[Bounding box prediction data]
★ ★ ★ ★ ★ ★ ★

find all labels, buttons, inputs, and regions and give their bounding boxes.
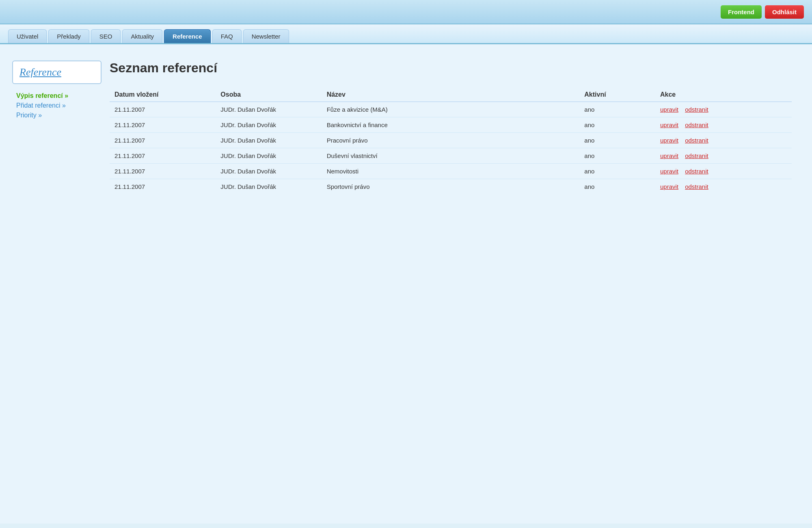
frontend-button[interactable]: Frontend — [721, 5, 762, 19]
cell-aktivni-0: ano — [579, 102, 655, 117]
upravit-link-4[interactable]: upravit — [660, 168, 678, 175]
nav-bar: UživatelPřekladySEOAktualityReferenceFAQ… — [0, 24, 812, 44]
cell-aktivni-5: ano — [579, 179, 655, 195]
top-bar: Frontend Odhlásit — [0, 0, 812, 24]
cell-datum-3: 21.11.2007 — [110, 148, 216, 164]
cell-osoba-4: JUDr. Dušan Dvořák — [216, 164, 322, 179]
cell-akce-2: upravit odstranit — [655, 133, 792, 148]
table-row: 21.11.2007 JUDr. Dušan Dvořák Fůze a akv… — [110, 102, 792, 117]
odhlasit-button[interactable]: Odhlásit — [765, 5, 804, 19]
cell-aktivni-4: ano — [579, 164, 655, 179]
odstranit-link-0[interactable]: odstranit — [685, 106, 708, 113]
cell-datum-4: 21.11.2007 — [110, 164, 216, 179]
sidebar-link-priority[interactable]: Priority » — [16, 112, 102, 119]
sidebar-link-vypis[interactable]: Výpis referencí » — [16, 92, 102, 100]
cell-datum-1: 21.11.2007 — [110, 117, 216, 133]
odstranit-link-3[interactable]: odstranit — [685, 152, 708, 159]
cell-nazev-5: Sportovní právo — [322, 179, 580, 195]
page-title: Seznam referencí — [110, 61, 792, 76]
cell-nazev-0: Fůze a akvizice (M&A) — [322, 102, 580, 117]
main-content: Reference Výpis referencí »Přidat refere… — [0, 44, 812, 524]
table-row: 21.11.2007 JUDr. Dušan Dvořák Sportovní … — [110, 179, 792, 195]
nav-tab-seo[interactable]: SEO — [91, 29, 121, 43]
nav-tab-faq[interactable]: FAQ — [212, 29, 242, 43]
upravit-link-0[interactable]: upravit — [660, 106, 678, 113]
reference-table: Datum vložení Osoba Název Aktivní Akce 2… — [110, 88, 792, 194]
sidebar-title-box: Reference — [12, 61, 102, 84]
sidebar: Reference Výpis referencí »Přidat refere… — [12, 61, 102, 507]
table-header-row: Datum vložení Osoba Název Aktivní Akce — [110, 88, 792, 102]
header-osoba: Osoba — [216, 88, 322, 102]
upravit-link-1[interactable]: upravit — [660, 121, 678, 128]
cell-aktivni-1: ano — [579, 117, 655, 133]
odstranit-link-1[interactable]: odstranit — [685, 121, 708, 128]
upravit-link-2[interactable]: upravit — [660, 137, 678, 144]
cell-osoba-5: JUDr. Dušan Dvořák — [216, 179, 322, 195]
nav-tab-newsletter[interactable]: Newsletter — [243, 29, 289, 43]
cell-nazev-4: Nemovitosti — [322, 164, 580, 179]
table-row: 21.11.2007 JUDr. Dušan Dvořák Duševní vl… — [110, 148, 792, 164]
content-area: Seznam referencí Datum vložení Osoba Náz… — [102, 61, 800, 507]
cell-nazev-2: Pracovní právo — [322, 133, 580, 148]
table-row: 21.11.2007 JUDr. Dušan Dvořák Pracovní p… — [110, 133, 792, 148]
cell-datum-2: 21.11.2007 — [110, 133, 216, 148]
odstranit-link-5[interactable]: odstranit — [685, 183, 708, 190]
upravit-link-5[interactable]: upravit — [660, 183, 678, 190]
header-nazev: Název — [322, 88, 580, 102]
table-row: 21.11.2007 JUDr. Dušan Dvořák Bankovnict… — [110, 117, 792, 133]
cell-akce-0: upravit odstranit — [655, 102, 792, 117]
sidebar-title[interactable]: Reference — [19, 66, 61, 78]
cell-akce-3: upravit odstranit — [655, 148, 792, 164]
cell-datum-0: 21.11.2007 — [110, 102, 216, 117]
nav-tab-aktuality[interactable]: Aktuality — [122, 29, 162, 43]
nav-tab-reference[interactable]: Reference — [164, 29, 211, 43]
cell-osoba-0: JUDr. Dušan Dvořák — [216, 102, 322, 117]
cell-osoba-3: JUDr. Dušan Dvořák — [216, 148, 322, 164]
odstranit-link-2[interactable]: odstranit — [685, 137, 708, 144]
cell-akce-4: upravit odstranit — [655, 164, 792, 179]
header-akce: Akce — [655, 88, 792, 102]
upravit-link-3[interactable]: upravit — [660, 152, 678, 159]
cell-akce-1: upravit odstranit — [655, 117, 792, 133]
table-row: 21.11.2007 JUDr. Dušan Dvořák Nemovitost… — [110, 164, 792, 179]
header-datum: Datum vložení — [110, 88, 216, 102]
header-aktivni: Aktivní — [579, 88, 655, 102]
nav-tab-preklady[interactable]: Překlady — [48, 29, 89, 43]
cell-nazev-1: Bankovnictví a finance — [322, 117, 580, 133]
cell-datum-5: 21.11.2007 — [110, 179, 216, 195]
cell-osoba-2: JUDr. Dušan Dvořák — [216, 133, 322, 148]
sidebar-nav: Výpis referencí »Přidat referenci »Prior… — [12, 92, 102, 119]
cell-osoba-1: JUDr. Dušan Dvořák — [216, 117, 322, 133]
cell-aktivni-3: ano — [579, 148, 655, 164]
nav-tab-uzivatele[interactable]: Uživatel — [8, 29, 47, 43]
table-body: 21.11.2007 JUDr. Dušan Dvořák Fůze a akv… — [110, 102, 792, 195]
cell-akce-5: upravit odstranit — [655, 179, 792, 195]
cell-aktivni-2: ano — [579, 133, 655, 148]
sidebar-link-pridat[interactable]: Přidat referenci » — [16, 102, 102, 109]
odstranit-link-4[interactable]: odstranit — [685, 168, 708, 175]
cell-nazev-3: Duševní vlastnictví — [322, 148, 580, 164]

★ ★ ★ ★ ★ ★ ★

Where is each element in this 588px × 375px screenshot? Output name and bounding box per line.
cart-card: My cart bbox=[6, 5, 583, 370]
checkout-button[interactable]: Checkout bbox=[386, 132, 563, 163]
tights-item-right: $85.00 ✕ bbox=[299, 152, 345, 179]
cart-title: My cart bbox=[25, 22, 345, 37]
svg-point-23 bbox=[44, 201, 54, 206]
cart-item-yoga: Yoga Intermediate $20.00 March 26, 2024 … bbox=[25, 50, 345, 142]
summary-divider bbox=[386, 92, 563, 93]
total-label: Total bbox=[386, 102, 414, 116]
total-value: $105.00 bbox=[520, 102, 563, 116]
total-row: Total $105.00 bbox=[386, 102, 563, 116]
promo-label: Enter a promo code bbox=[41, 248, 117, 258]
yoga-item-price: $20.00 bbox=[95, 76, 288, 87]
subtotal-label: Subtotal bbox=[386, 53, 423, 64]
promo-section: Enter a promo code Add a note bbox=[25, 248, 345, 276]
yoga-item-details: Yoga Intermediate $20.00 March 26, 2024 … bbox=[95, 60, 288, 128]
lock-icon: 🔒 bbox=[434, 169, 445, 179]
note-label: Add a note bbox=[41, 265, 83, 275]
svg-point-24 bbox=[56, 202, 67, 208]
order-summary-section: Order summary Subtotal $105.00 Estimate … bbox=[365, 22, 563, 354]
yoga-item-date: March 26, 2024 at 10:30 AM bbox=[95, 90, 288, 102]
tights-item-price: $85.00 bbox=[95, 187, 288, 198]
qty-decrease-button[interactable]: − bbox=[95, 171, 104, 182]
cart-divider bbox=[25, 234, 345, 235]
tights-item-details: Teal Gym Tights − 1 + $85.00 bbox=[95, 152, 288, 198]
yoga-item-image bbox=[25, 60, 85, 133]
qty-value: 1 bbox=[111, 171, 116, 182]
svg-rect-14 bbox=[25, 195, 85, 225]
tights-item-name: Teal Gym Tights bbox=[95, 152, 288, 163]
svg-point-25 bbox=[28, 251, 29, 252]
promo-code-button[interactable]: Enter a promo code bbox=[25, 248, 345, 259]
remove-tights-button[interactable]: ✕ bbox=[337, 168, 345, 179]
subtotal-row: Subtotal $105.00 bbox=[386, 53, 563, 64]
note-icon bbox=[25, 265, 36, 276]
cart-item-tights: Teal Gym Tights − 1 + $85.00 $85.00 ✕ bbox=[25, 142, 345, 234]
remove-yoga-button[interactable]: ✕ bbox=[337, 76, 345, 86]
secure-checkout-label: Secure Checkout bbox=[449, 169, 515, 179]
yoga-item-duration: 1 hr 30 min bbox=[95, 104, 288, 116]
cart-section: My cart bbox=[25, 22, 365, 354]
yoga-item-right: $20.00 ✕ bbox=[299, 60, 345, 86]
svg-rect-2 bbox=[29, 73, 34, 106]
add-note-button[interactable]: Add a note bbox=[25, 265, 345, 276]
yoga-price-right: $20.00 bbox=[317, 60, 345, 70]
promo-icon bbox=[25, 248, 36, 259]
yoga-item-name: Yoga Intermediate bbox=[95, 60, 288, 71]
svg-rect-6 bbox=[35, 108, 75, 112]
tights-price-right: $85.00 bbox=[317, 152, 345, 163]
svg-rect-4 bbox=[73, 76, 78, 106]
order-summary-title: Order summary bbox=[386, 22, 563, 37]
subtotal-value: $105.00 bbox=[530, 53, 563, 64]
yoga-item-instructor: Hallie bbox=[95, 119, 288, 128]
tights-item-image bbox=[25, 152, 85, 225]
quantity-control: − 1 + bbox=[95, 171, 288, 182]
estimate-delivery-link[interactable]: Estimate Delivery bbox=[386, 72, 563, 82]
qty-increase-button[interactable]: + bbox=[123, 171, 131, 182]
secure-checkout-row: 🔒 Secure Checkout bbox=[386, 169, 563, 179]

★ ★ ★ ★ ★ ★ ★

In these records, tally the lines that contain the string "price", and give only the result.

4